Geçen gün D&R’ da kitaplara bakarken bir kitap
dikkatimi çekti. “Yalnız Seni Arıyorum-Nahit Hanım’a Mektuplar” Yapi Kredi Yayınları (YKY) tarafından yayınlanmış.
Orhan Veli’nin en
büyük aşkı Nahit Hanım’a yazdığı mektupları Murat Yalçın derlemiş.
Orhan Veli’ nin
şiirlerinin sıkı bir okuyucusu olarak kitabın ilgimi çekmemesi imkansızdı.

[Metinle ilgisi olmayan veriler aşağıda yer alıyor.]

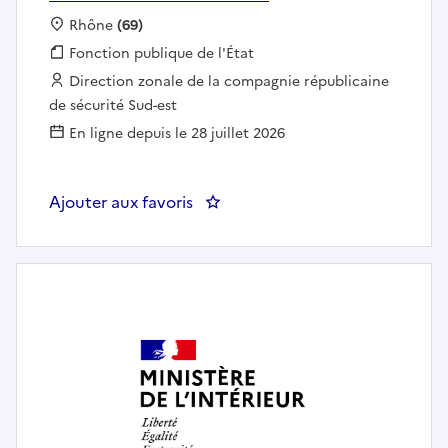
Localisation :
Rhône
(69)
Fonction publique :
Fonction publique de l'État
Employeur :
Direction zonale de la compagnie républicaine
de sécurité Sud-est
En ligne depuis le 28 juillet 2026
Ajouter aux favoris
: AGENT DE RESTAURATION A L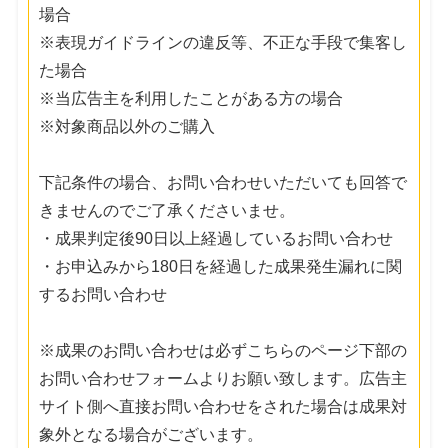
場合
※表現ガイドラインの違反等、不正な手段で集客し
た場合
※当広告主を利用したことがある方の場合
※対象商品以外のご購入
下記条件の場合、お問い合わせいただいても回答で
きませんのでご了承くださいませ。
・成果判定後90日以上経過しているお問い合わせ
・お申込みから180日を経過した成果発生漏れに関
するお問い合わせ
※成果のお問い合わせは必ずこちらのページ下部の
お問い合わせフォームよりお願い致します。広告主
サイト側へ直接お問い合わせをされた場合は成果対
象外となる場合がございます。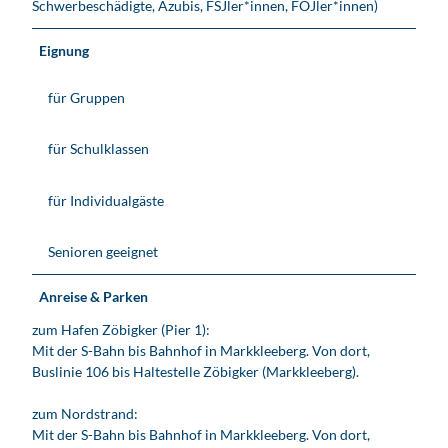
Schwerbeschädigte, Azubis, FSJler*innen, FÖJler*innen)
Eignung
für Gruppen
für Schulklassen
für Individualgäste
Senioren geeignet
Anreise & Parken
zum Hafen Zöbigker (Pier 1):
Mit der S-Bahn bis Bahnhof in Markkleeberg. Von dort,
Buslinie 106 bis Haltestelle Zöbigker (Markkleeberg).
zum Nordstrand:
Mit der S-Bahn bis Bahnhof in Markkleeberg. Von dort,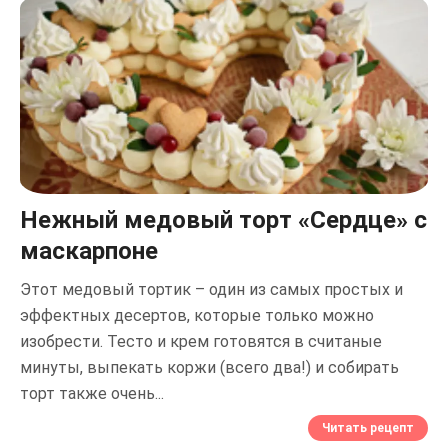
Нежный медовый торт «Сердце» с
маскарпоне
Этот медовый тортик – один из самых простых и
эффектных десертов, которые только можно
изобрести. Тесто и крем готовятся в считаные
минуты, выпекать коржи (всего два!) и собирать
торт также очень...
Читать рецепт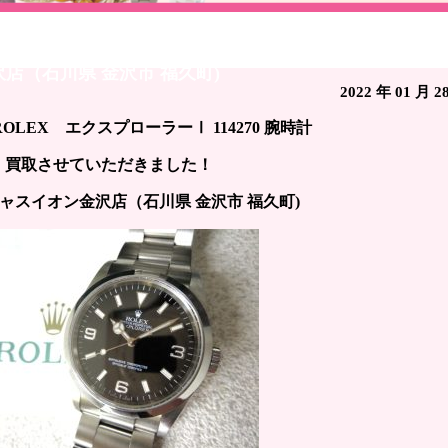
クスプローラーⅠ 114270 腕時計 / ブランド時計買取 
店（石川県 金沢市 福久町)
2022 年 01 月 2
OLEX エクスプローラーⅠ 114270 腕時計
買取させていただきました！
ャスイオン金沢店（石川県 金沢市 福久町)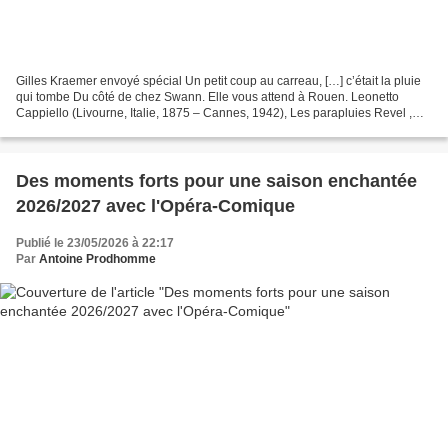
Gilles Kraemer envoyé spécial Un petit coup au carreau, […] c’était la pluie
qui tombe Du côté de chez Swann. Elle vous attend à Rouen. Leonetto
Cappiello (Livourne, Italie, 1875 – Cannes, 1942), Les parapluies Revel ,
1922. Maquette de reproduction....
Des moments forts pour une saison enchantée
2026/2027 avec l'Opéra-Comique
Publié le 23/05/2026 à 22:17
Par
Antoine Prodhomme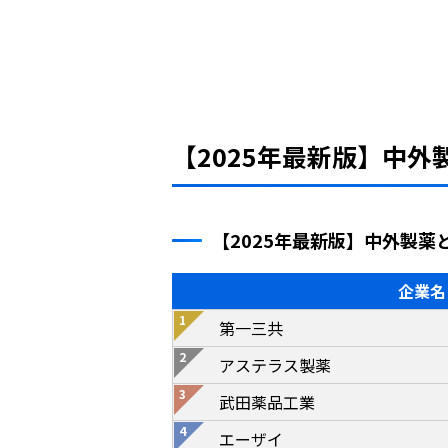
【2025年最新版】中
【2025年最新版】中外製薬
企業名
第一三共
アステラス製薬
武田薬品工業
エーザイ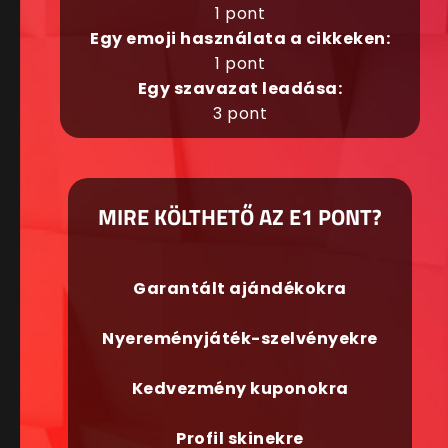
1 pont
Egy emoji használata a cikkeken:
1 pont
Egy szavazat leadása:
3 pont
MIRE KÖLTHETŐ AZ E1 PONT?
Garantált ajándékokra
Nyereményjáték-szelvényekre
Kedvezmény kuponokra
Profil skinekre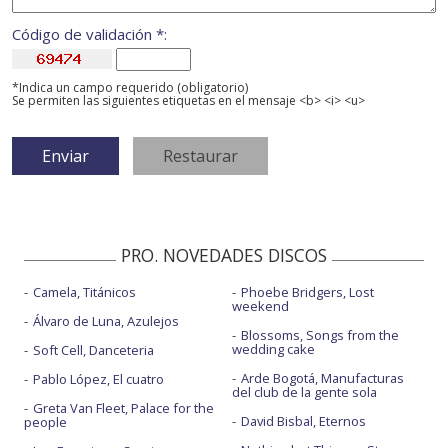
Código de validación *:
*Indica un campo requerido (obligatorio)
Se permiten las siguientes etiquetas en el mensaje <b> <i> <u>
PRO. NOVEDADES DISCOS
Camela, Titánicos
Phoebe Bridgers, Lost
weekend
Álvaro de Luna, Azulejos
Blossoms, Songs from the
wedding cake
Soft Cell, Danceteria
Arde Bogotá, Manufacturas
Pablo López, El cuatro
del club de la gente sola
Greta Van Fleet, Palace for the
David Bisbal, Eternos
people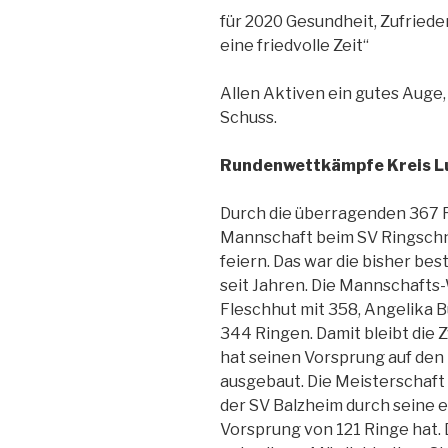
für 2020 Gesundheit, Zufriede
eine friedvolle Zeit“
Allen Aktiven ein gutes Auge, 
Schuss.
Rundenwettkämpfe Kreis L
Durch die überragenden 367 R
Mannschaft beim SV Ringschna
feiern. Das war die bisher be
seit Jahren. Die Mannschafts
Fleschhut mit 358, Angelika B
344 Ringen. Damit bleibt die Z
hat seinen Vorsprung auf den 
ausgebaut. Die Meisterschaft 
der SV Balzheim durch seine e
Vorsprung von 121 Ringe hat.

Aldım tabii. Fakat vakitsizlikten bir türlü okuyamamıştım. Bugün bir çırpıda
okudum ve paylaşmak istedim.
Kimdir Nahit Hanım?
Samet Ağaoğlu’nun anılarında “Rönesans
gibi kadın” diye tanımladığı, Cemal Süreyya’nın “bin dokuz yüz yirmi üç gibi kadın ya da
Cumhuriyet gibi kadın da diyebiliriz”
satırlarıyla ifade ettiği tam bir Cumhuriyet kadınıdır Nahit Hanım.
Orhan Veli’nin;
“Bir de sevgilim
vardır, pek muteber,
İsmini söyleyemem,
Edebiyat tarihçisi
bulsun” dizelerindeki unutulamayan, derin bir aşkla bağli olunan sevgilidir Nahit Hanım.
Kitabın editörü
Murat Yalçın; Nahit Hanım için “Orhan Veli’nin 36 yıllık ömrünün en büyük
sevdası denilebilir” diye yazmış.
Nahit Hanım 1909
yılında doğmuş. Ankara kız lisesinde ve İstanbuldaki liselerde öğretmenlik
yapmış, edebiyatı öğrencilerine sevdirmiş, eğitimci Halil Vedat Fıratlı ve şair
Arif Damar ile evlilikler yapmış, Orhan Veli’nin en büyük aşkı olarak tanınmış bir
Cumhuriyet kadını.
Orhan Veli’nin
kendisine yazdığı mektupları Orhan Veliden sonra yaşadığı 52 sene boyunca
kimseyle paylaşmamış, bu mektupları yayınlaması için yapılan tüm teklifleri
geri çevirmiş bir hanımefendi O.
Kitabı oluşturan
mektupları okurken satırlarda Orhan Veli’nin yaşamındaki güçlükleri, parasızlığı, bu
parasızlık içinde bile aşkında yaşam gücü bulmasını yüregimde ince bir sızı ile
okudum.
Nahit Hanım’a yine
aşkını, özlemini anlattığı bir mektubunda “O'nun yanına Ankaraya gitmek istediğini
ama hem yol parasını tedarik edemediğini, hem de yol parası bulsa bile sırtında pardesüsü
olmadığını, ayakkabılarının ise hala yazlık ayakkabı olduğunu” yazıyor ama bu
kadar çaresiz bir parasızlıkta bile satır aralarına aşkını sığdırıyor, aşkından
yaşam gücü buluyor.
Ne yazık ki
edebiyatçı’nın ressam’ın değerini yaşarken bilmiyoruz. Bugün aşkı, sevgiyi
anlatmak için şiirlerinden alıntı dizelere başvuruyoruz ama yaşarlarken
umursamıyoruz bile.
Orhan Veli'ye zaten
hayrandım, Nahit Hanıma da hayran oldum aşkına vefasına, aşkına saygısına. Yerinde
başka biri olsa o mektuplardan ne romanlar yazdırır, ne paralar kazanırdı. O
sandığına ve yüreğine gömmeyi tercih etmiş bu büyük aşkı. Işıklar içinde yatsın.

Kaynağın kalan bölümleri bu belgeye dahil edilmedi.